**The task:** Instruction for the data below: set down exactly the lines from the line with "1 x 7m2 rescue parachute" to the line with "energy recovery, IO-Link", inclusive, and no others.
[Data provided]
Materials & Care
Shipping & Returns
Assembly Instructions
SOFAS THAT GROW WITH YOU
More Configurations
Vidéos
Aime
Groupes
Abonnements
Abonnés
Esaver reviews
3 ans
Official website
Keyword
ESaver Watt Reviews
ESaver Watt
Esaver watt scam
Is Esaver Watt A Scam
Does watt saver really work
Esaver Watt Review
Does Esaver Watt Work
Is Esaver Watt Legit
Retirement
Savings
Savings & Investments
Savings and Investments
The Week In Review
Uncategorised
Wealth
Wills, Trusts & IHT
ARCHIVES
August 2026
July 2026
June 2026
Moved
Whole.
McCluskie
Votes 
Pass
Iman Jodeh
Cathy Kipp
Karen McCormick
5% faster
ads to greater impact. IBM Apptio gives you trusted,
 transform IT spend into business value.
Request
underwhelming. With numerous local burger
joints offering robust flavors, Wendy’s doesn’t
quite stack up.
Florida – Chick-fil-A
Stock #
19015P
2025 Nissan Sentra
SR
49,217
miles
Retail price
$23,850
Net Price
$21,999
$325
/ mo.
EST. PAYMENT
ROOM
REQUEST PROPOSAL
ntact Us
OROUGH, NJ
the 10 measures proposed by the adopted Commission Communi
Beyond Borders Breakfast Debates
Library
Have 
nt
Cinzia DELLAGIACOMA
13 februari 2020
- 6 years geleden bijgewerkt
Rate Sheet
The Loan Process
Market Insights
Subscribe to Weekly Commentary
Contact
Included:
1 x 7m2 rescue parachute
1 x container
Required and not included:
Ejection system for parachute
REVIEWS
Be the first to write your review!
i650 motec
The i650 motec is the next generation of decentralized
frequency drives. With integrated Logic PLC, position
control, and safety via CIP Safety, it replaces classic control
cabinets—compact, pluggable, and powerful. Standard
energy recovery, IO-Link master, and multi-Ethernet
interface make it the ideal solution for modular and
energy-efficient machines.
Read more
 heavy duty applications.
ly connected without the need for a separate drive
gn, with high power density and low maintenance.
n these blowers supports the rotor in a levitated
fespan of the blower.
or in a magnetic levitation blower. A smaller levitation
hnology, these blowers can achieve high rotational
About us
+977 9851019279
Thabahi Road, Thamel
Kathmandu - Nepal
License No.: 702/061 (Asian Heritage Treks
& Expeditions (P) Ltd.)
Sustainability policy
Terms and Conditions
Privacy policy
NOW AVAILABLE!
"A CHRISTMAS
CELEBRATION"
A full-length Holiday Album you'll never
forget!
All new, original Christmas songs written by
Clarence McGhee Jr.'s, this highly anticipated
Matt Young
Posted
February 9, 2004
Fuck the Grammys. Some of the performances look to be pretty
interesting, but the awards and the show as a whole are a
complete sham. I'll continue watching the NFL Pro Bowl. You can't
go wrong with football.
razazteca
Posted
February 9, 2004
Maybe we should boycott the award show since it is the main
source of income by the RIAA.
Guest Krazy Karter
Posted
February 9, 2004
[/Data provided]
**Solution to this exercise:**
1 x 7m2 rescue parachute
1 x container
Required and not included:
Ejection system for parachute
REVIEWS
Be the first to write your review!
i650 motec
The i650 motec is the next generation of decentralized
frequency drives. With integrated Logic PLC, position
control, and safety via CIP Safety, it replaces classic control
cabinets—compact, pluggable, and powerful. Standard
energy recovery, IO-Link master, and multi-Ethernet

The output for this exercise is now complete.